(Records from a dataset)
++++++++++++++++++++

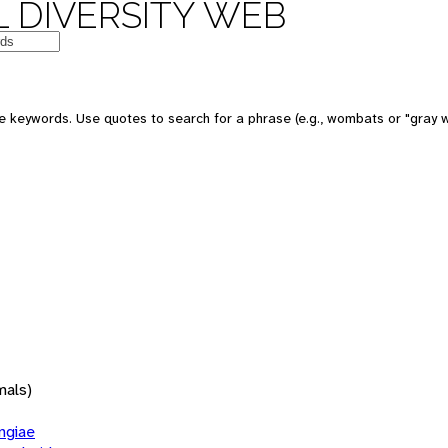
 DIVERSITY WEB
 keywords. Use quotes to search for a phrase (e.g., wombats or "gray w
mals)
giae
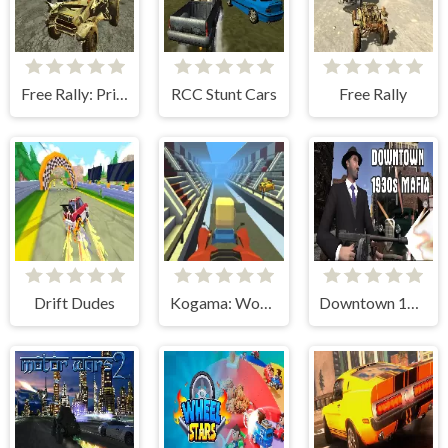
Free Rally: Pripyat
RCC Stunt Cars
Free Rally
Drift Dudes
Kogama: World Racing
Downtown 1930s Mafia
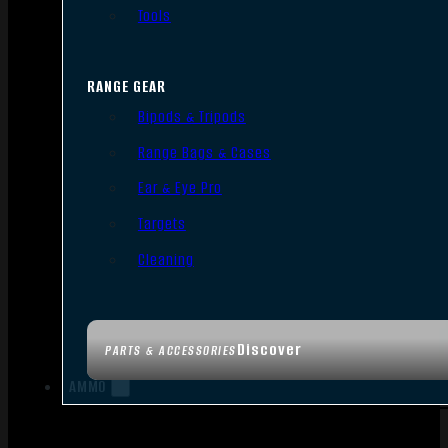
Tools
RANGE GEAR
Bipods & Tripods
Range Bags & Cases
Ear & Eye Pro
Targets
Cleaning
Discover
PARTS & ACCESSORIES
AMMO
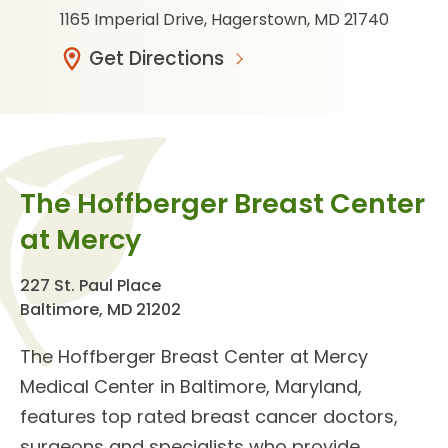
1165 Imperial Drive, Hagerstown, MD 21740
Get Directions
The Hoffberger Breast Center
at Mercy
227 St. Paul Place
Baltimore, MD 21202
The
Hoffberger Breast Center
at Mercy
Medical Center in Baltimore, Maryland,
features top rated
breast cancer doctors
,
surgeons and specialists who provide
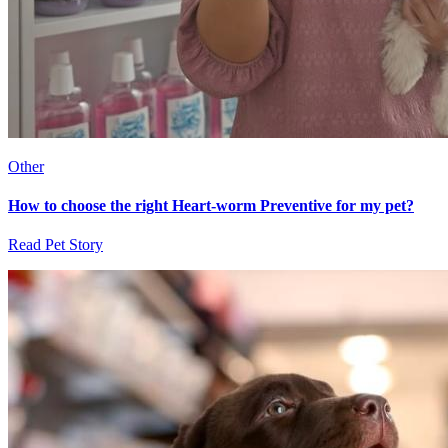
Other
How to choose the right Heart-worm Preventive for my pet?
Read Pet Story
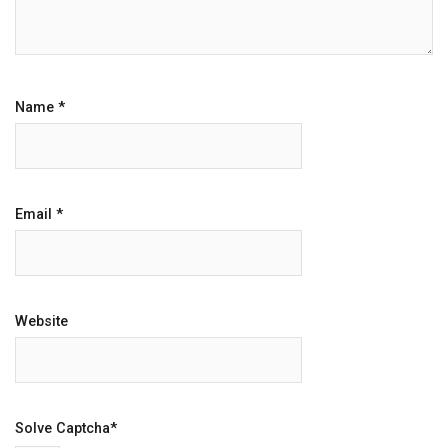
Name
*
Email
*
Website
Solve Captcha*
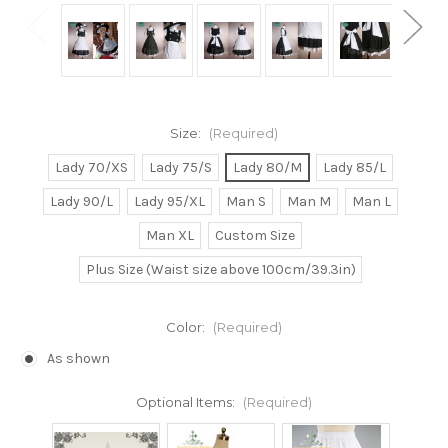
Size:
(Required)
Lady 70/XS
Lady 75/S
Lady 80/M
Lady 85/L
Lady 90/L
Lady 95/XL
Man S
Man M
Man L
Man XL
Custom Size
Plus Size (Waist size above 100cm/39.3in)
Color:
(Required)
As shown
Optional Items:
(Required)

++++++++++++++++++++

Activity: Could every entry be restated word for word, pictures excluded?

Exercise answer:
 DIVERSITY WEB
 keywords. Use quotes to search for a phrase (e.g., wombats or "gray w
mals)
giae
Free Rally: Pripyat
RCC Stunt Cars
Free Rally
Drift Dudes
Kogama: World Racing
Downtown 1930s Mafia
Tools
RANGE GEAR
Bipods & Tripods
Range Bags & Cases
Ear & Eye Pro
Targets
Cleaning
Discover
PARTS & ACCESSORIES
AMMO
1165 Imperial Drive, Hagerstown, MD 21740
Get Directions
The Hoffberger Breast Center
at Mercy
227 St. Paul Place
Baltimore, MD 21202
The
Hoffberger Breast Center
at Mercy
Medical Center in Baltimore, Maryland,
features top rated
breast cancer doctors
,
surgeons and specialists who provide
Other
How to choose the right Heart-worm Preventive for my pet?
Read Pet Story
Name
*
Email
*
Website
Solve Captcha*
Size:
(Required)
Lady 70/XS
Lady 75/S
Lady 80/M
Lady 85/L
Lady 90/L
Lady 95/XL
Man S
Man M
Man L
Man XL
Custom Size
Plus Size (Waist size above 100cm/39.3in)
Color:
(Required)
As shown
Optional Items:
(Required)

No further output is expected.